One of the many wonders of this world is that, if we allow it to happen, anyone newly met can all but overnight become a central figure in our lives, hardly less essential to us than air and water. Although we’ve made it a world of hatred and envy and violence, the preponderance of evidence proves to me that it is a world created to inspire friendship and love and kindness.

He said, “Don’t hate yourself, Jonah. You’re not your father and you never could be. You’ve got to be yourself, you and me still the way we’ve always been with each other. You’re all I have now, Jonah. Just you. Just you.”

His pledge never to cry lasted only until then.

86

So many people came to visit me at the hospital, but the one I most expected—Miss Pearl—never appeared. She had said that she’d given me more help than she ever should, what happened next would be up to all the people who lived along her streets, and my part of what happened next was up to me. I still hoped to see her again.

Until we were on our way home in Grandpa’s twenty-one-year-old Cadillac, I hadn’t given a thought to the cost of the medical care. I knew we had an inexpensive form of insurance, and suddenly I realized that the care I’d been given must have been the best.

Riding beside me in the backseat, Mom said, “The hospital refuses to bill us, sweetie. And all the doctors, too. We don’t want charity. We made our case to be allowed to pay over time, but none of them will take a dime. I don’t know, it is a Catholic hospital, and maybe all those years your grandma worked for the monsignor is why.”
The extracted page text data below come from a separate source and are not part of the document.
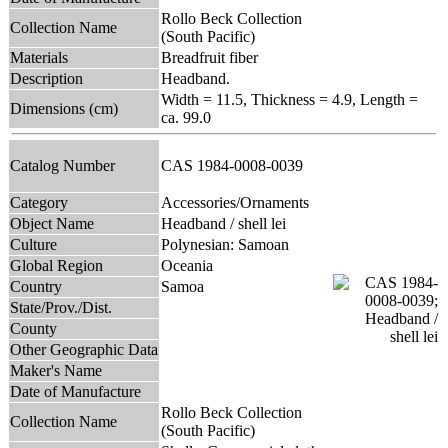
Rollo Beck Collection
Collection Name
(South Pacific)
Materials
Breadfruit fiber
Description
Headband.
Width = 11.5, Thickness = 4.9, Length =
Dimensions (cm)
ca. 99.0
Catalog Number
CAS 1984-0008-0039
Category
Accessories/Ornaments
Object Name
Headband / shell lei
Culture
Polynesian: Samoan
Global Region
Oceania
Country
Samoa
State/Prov./Dist.
County
Other Geographic Data
Maker's Name
Date of Manufacture
Rollo Beck Collection
Collection Name
(South Pacific)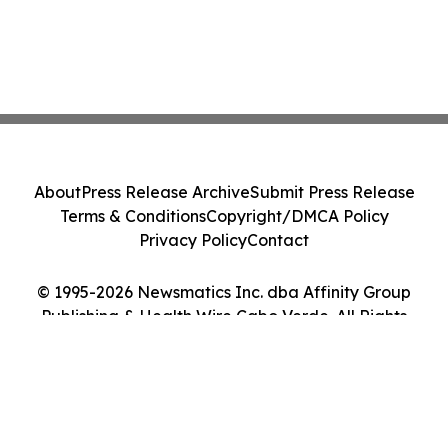
About
Press Release Archive
Submit Press Release
Terms & Conditions
Copyright/DMCA Policy
Privacy Policy
Contact
© 1995-2026 Newsmatics Inc. dba Affinity Group
Publishing & Health Wire Cabo Verde. All Rights
Reserved.
Cookie Settings / Your Privacy Choices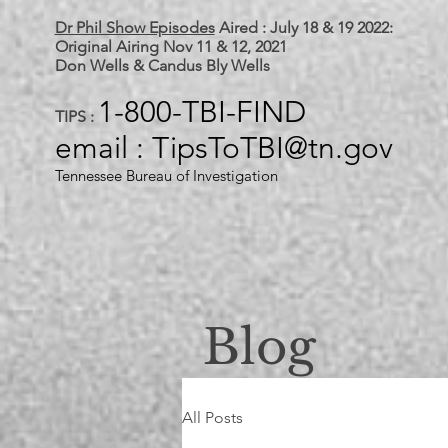
Dr Phil Show Episodes
Aired : July 18 & 19 2022:
Original Airing Nov 11 & 12, 2021
Don Wells & Candus Bly Wells
1-800-TBI-FIND
TIPS :
email : TipsToTBI@tn.gov
Tennessee Bureau of Investigation
Blog
All Posts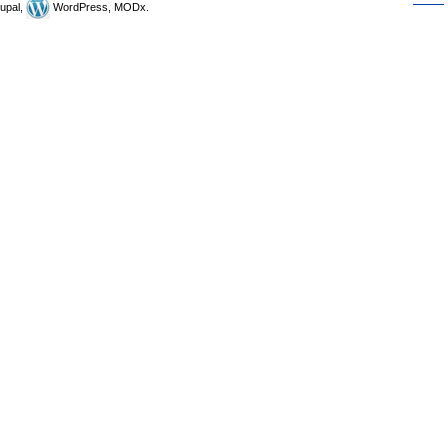
upal,
WordPress, MODx.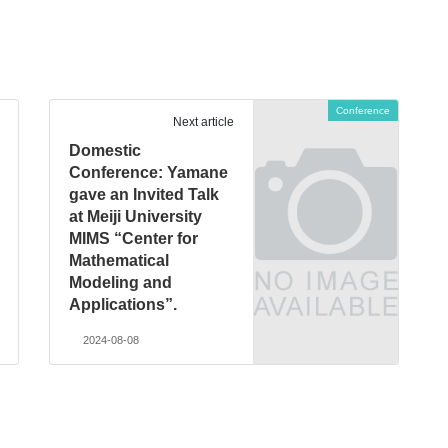
Conference
Next article
Domestic
Conference: Yamane
gave an Invited Talk
at Meiji University
MIMS “Center for
Mathematical
Modeling and
Applications”.
2024-08-08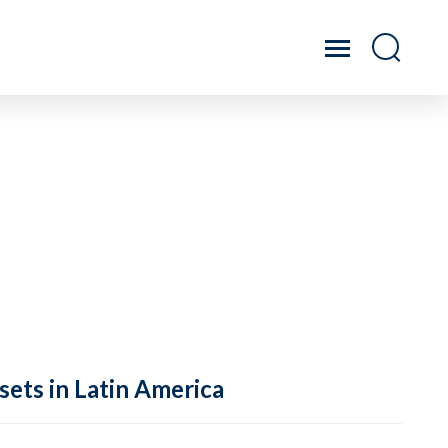
sets in Latin America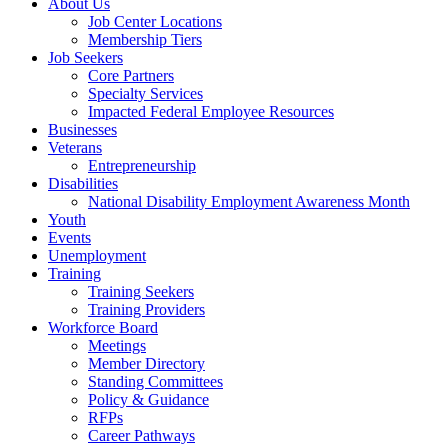
About Us
Job Center Locations
Membership Tiers
Job Seekers
Core Partners
Specialty Services
Impacted Federal Employee Resources
Businesses
Veterans
Entrepreneurship
Disabilities
National Disability Employment Awareness Month
Youth
Events
Unemployment
Training
Training Seekers
Training Providers
Workforce Board
Meetings
Member Directory
Standing Committees
Policy & Guidance
RFPs
Career Pathways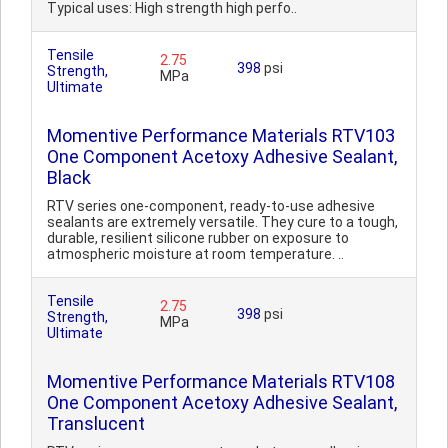
Typical uses: High strength high perfo..
Tensile
2.75
398
psi
Strength,
MPa
Ultimate
Momentive Performance Materials RTV103
One Component Acetoxy Adhesive Sealant,
Black
RTV series one-component, ready-to-use adhesive
sealants are extremely versatile. They cure to a tough,
durable, resilient silicone rubber on exposure to
atmospheric moisture at room temperature. ..
Tensile
2.75
398
psi
Strength,
MPa
Ultimate
Momentive Performance Materials RTV108
One Component Acetoxy Adhesive Sealant,
Translucent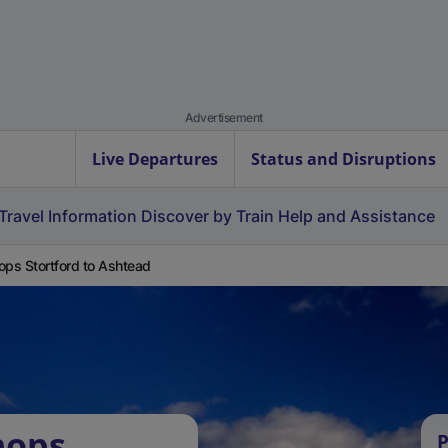
Advertisement
Live Departures
Status and Disruptions
Travel Information
Discover by Train
Help and Assistance
ops Stortford to Ashtead
hops
P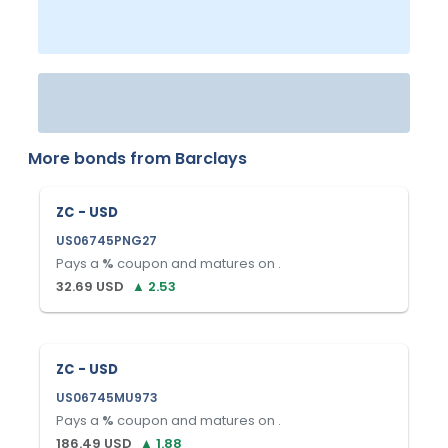
More bonds from
Barclays
ZC - USD
US06745PNG27
Pays a
%
coupon and matures on
.
32.69
USD
▲
2.53
ZC - USD
US06745MU973
Pays a
%
coupon and matures on
.
186.49
USD
▲
1.88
I said, “There sure are good people in the world, aren’t there?”

“There sure are,” she agreed.

From behind the wheel, Grandpa Teddy said, “And I’m proud to be a chauffeur today for two of the best of the good. What say we stop at Baskin-Robbins and relieve them of three hand-packed quarts of ice cream for dessert, each of us with the right to pick one flavor?”

Mom said, “You don’t have to ask me twice.”